Juan Baso, a semitrailer truck driver for Hillsborough County’s solid waste division and president of AFSCME Local 167, also signed on as a plaintiff. He noted that county employees have not had raises since 2008.

“On top of that they take out 3 percent more. For a lot of us that haven’t had raises because everything’s been frozen, it kinda hurts,” he said. “We can use that 3 percent for groceries, for gasoline — the price of gasoline is crazy.”

The class-action suit ultimately involves 560,000 employees working for more than 900 state and local government entities.

Employers began deducting the 3 percent on July 1, 2011. A rookie teacher in Hillsborough County earning $37,014 now has $1,110 dunned from her check each year for the Florida Retirement System. An engineer in public service earning $68,140 has $2,044 deducted.

The retirement plan had been what is known as “non-contributory” since 1975. Employers such as school districts, counties, law enforcement agencies and cities paid into the system at a rate of about 9 percent for regular employees.

Facing a state budget hole estimated at up to $4 billion, lawmakers ordered the employee contributions in a belt-tightening 2011 legislative session. Scott had originally sought a 5 percent contribution.

Other provisions of Senate Bill 2100 increased the years required for vesting in the plan from six to eight; raised the retirement age from 62 to 65 for most employees and increased required years of service from 30 to 33; and increased the retirement age for law enforcement and firefighters from 55 to 60 and their required years of service from 25 to 30.

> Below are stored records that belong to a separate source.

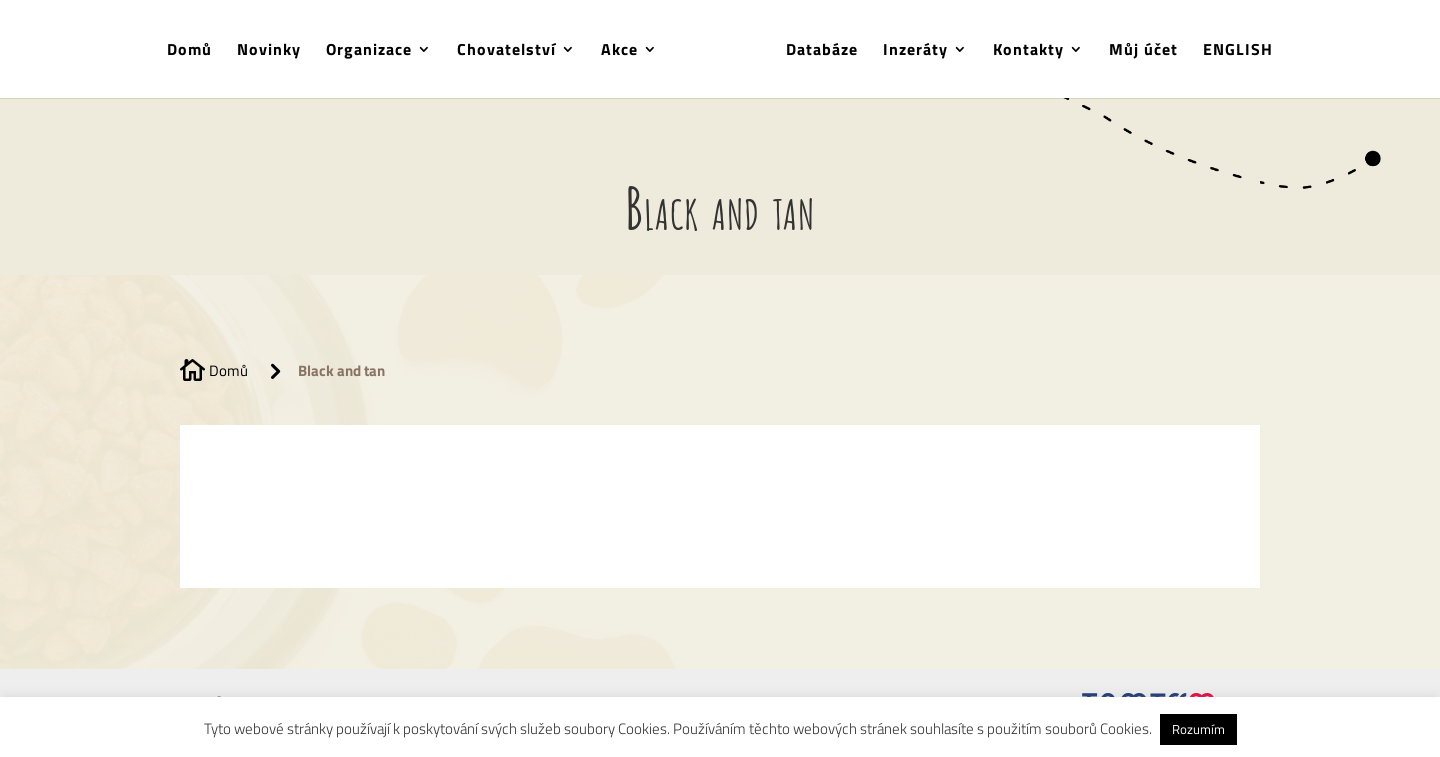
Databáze (822, 51)
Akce (619, 51)
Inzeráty (915, 51)
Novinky (269, 51)
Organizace (369, 51)
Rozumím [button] (1198, 729)
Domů (189, 51)
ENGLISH (1238, 51)
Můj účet (1143, 51)
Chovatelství (506, 51)
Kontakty (1028, 51)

Scott, Atwater and Bondi — who are appellants because they serve as the State Board of Administration, which oversees the pension system — argue that the issue is whether the Legislature may change the retirement system prospectively, or looking forward, as long as it does not affect benefits already earned.

They say the Supreme Court, most notably in a case involving the Florida Sheriffs Association in 1981, “ruled repeatedly … that the Legislature may change retirement benefits prospectively.”

The lower court ruling overturning the pension fund contribution violates Supreme Court precedent, Scott, Atwater and Bondi said, “and if left standing would handcuff the Legislature’s response to changing financial circumstances.”

Lane Wright, a spokesman for Scott, called it “an easy case to make, since it’s controlled by 30 years of Supreme Court precedent.

“The Florida Constitution and statutes allow the Legislature to change the pension on a going-forward basis. The Legislature was careful in crafting that to follow the law,” he said.

The appellants have been joined via friend-of-the-court briefs by the Legislature, the Florida League of Cities and the Florida Association of Counties, among other groups.

Cragin Mosteller, spokeswoman for the county group, pointed out that should the public employees prevail, the court could order the payroll deductions returned to public employees. With employees now contributing an estimated $800 million a year to the retirement system, “counties are looking at well over a billion-dollar hit,” she said.

“That’s during a time when we’re in our budgets making very difficult choices. It would have significant financial impact to the financial health of our counties and our communities.”

Allen, the Tampa teacher, is a member of the Hillsborough teacher’s union, but could hardly be considered a union rabble-rouser. She was selected as Hillsborough and ultimately Florida Teacher of the Year in 2010, becoming the state’s Christa McAuliffe Ambassador for Education. She was an educator in residence at the University of Central Florida and is involved in the New Millennium Initiative, an education policy advisory group of early-career teachers.

She sees the payroll deduction as yet another example of Florida’s ambivalence toward education funding.

“We really need to re-prioritize education funding in our state, period,” she said. Teaching is “a labor of love,” she said. “I think they deserve their promised compensation.”

Supreme Court rulings typically come several months after oral arguments. Since only state constitutional issues are at stake, the court is the end of the line for any appeals.